BEGIN Supplied records

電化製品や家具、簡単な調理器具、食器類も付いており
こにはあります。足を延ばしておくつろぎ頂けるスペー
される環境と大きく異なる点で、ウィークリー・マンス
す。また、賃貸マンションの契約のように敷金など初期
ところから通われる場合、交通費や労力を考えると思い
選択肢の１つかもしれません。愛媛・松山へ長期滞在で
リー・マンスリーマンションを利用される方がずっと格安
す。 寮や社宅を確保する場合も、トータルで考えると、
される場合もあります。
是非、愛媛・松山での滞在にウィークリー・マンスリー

END Supplied records

**Exercise**:
Copy nothing except the lines from the one with "ところから通われる場合、交通費や労力を考えると思い" through the end of the records; keep each exactly as it appears, first and last included.

**Exercise result**:
ところから通われる場合、交通費や労力を考えると思い
選択肢の１つかもしれません。愛媛・松山へ長期滞在で
リー・マンスリーマンションを利用される方がずっと格安
す。 寮や社宅を確保する場合も、トータルで考えると、
される場合もあります。
是非、愛媛・松山での滞在にウィークリー・マンスリー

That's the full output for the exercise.